I’ve already indexed the ~240k records in Algolia where each record has a list of ingredients and I’m able to exclude specific records from a search by using the Advanced search syntax

image

Now say a user wants to avoid gluten and dairy products:

image

  1. How can I structure a search to exclude records that contain gluten… that is, how do I show the records that may contain gluten free but that do not contain gluten, bread, wheat, barley, and rye?
  2. How can I chain together multiple queries like the one above to filter out multiple allergens, like say gluten AND dairy AND something else?

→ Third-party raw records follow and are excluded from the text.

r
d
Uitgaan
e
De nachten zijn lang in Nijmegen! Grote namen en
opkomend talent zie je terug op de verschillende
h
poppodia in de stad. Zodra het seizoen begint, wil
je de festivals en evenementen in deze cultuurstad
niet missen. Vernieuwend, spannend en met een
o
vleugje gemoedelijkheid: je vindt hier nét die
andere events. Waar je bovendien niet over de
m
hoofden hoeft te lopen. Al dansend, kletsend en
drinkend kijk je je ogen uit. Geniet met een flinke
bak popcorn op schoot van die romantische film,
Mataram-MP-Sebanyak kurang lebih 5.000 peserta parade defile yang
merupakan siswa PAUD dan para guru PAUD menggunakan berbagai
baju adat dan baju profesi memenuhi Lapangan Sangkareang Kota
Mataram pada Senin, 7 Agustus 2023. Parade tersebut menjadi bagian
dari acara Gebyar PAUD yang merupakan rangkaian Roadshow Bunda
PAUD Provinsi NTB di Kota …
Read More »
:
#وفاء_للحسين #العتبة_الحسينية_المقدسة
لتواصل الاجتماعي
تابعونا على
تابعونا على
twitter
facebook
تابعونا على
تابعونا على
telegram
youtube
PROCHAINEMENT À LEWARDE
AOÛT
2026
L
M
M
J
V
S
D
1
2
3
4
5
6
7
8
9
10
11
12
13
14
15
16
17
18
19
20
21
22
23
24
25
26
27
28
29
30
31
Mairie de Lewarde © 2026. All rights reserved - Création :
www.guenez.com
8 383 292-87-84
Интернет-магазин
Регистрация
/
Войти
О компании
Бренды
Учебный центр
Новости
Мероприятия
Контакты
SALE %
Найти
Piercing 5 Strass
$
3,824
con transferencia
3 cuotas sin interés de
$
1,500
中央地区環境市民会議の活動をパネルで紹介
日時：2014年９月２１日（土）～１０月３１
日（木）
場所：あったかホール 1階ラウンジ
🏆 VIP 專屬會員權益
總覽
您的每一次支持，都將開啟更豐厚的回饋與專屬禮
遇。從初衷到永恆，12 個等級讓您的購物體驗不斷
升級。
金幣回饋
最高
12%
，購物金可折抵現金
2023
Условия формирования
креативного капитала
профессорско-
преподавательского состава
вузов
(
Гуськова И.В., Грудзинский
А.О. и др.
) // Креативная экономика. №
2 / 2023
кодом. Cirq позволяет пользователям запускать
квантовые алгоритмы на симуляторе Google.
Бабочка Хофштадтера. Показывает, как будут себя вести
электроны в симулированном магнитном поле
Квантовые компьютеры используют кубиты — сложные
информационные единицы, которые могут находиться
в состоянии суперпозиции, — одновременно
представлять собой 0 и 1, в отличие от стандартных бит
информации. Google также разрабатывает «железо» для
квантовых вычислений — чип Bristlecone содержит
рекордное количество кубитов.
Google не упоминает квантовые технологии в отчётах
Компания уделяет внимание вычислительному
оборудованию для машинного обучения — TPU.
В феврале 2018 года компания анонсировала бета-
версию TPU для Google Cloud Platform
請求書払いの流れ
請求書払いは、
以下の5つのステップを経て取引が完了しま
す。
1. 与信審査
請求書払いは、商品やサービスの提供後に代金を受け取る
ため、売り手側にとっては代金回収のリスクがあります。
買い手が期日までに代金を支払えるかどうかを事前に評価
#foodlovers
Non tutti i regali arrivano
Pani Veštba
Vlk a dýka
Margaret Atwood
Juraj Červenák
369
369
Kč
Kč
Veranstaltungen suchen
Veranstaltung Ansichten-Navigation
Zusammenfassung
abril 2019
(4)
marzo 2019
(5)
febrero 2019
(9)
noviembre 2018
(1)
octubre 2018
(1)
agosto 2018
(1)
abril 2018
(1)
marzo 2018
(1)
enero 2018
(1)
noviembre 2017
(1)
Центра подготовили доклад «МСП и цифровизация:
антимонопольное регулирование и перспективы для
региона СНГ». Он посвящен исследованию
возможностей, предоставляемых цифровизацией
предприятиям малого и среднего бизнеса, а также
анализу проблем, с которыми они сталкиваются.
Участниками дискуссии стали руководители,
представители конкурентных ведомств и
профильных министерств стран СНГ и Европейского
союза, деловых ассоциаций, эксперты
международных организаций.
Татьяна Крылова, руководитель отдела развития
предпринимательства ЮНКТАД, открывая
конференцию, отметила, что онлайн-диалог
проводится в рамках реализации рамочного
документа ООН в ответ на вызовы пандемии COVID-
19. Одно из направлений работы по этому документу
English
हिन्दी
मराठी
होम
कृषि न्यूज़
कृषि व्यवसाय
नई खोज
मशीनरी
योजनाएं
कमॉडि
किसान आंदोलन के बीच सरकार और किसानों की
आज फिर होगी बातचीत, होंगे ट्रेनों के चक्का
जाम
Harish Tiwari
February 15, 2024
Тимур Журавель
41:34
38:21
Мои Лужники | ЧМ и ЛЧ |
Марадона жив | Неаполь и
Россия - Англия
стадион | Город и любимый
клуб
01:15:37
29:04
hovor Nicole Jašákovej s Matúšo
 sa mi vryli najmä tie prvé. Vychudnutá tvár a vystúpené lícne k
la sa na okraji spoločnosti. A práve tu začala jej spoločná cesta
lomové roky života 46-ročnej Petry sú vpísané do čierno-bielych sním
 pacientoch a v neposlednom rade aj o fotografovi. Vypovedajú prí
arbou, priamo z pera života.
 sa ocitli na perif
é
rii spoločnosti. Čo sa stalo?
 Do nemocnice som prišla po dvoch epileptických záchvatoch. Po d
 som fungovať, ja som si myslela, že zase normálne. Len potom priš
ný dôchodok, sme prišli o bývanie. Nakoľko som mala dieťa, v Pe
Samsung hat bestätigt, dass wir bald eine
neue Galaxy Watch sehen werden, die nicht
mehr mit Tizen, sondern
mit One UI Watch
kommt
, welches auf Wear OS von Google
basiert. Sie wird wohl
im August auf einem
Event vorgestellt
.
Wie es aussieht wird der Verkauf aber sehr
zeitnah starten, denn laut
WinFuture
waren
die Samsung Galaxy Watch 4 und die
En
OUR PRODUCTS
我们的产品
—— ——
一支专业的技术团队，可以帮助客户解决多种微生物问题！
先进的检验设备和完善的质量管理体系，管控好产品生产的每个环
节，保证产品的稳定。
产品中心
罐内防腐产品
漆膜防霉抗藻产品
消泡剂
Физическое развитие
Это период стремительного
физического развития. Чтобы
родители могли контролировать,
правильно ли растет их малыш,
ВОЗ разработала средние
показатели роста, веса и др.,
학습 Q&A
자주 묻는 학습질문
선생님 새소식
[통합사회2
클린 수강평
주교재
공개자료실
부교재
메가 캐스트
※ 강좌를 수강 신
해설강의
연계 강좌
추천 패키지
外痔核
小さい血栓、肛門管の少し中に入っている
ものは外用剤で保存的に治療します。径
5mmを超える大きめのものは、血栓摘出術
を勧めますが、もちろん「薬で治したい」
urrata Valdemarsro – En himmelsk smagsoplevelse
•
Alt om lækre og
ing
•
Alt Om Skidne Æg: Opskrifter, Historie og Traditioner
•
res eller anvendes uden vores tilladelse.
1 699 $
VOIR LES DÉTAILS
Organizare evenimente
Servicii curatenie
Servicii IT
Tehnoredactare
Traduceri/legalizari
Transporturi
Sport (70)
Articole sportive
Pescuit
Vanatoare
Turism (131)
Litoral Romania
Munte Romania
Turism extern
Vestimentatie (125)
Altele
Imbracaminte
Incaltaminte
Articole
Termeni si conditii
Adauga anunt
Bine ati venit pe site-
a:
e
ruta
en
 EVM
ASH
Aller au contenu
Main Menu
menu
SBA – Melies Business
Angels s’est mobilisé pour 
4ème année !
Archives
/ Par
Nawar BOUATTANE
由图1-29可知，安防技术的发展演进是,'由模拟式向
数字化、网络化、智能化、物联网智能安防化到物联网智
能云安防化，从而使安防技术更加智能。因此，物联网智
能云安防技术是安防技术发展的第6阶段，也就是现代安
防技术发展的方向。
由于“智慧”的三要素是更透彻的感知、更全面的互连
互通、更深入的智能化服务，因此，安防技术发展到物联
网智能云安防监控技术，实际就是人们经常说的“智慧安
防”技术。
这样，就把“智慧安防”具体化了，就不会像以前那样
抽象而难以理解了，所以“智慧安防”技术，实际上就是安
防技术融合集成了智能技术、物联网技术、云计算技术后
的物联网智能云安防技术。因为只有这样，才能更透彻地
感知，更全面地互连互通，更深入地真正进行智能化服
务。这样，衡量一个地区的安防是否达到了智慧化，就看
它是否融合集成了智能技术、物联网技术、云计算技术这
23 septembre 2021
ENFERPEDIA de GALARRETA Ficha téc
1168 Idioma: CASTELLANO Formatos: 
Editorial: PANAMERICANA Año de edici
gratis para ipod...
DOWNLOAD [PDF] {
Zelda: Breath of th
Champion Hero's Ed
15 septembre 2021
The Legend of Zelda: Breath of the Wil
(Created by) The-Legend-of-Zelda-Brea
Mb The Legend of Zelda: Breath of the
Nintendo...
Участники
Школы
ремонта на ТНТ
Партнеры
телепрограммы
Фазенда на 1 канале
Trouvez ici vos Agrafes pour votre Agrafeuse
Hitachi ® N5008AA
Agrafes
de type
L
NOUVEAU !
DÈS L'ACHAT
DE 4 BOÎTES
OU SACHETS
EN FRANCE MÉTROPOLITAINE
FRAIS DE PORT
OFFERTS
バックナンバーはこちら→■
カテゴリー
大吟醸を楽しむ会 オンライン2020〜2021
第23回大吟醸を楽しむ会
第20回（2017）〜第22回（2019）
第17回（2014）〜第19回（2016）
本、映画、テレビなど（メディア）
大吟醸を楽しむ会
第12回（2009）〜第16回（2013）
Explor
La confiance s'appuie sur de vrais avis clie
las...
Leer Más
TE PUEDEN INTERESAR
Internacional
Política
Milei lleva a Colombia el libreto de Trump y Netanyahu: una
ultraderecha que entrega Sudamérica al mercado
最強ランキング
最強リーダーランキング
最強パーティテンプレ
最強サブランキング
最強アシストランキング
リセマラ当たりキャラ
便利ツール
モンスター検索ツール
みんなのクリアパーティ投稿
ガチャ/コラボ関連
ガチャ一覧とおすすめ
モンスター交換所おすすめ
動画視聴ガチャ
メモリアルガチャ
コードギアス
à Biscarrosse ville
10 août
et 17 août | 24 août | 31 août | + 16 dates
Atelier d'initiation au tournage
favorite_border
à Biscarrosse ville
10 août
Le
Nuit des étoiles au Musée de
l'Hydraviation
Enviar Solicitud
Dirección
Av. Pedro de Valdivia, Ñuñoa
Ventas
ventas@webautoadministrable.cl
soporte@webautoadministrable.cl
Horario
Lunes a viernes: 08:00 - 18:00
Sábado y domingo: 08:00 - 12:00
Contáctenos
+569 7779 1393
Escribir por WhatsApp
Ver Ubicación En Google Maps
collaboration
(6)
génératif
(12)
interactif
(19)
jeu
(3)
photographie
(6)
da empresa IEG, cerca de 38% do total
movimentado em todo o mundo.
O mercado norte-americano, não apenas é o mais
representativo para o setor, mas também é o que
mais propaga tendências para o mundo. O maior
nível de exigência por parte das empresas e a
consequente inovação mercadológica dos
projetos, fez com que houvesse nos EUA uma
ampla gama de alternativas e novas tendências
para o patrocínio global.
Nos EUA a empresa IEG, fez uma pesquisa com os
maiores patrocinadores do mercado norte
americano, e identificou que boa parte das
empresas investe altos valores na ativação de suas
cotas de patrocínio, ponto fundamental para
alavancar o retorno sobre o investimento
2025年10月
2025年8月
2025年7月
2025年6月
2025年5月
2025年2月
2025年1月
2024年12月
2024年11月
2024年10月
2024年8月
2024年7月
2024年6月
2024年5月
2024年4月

With advanced querying it is possible to search

vegetarian -gluten (give me vegetarian food without gluten… INCLUSIVE+EXCLUSIVE) or
-gluten (give me any food without gluten… SINGLE EXCLUSIVE)

But it is not possible to search

-gluten -soy -peanut (give me any food without gluten, soy or peanut… MULTIPLE EXCLUSIVE).

As documented here the way to implement a MULTIPLE EXCLUSIVE search is to use faceted search for queries. So, my last question;

  1. How can I satisfy my first two questions in the event that the user wants a MULTIPLE EXCLUSIVE search? Would faceting still be able to handle this and if so how do I implement that?

If I can figure this out I will become a very happy Algolia customer.

EDIT
I came across this help page that offers a solution to my problem. Sadly this solution requires that each allergen is already pre-known and labeled within a dedicated allergen attribute and as I said above, I have over 240k products so labeling each would be costly. Can anyone suggest an alternative solution?

Hi @aagostini,

Thanks for reaching out! From your description it sounds like your current records, simplified, have a string list of ingredients like:

{
    "name": "my meal",
    "ingredients":  "vegetables, walnuts, cheese, croutons"
}

I understand that at times there can be hesitation with regards to reshaping records and reindexing, due to the number of operations. But in this case it will be needed because “advancedSyntax” will only get you to your current spot.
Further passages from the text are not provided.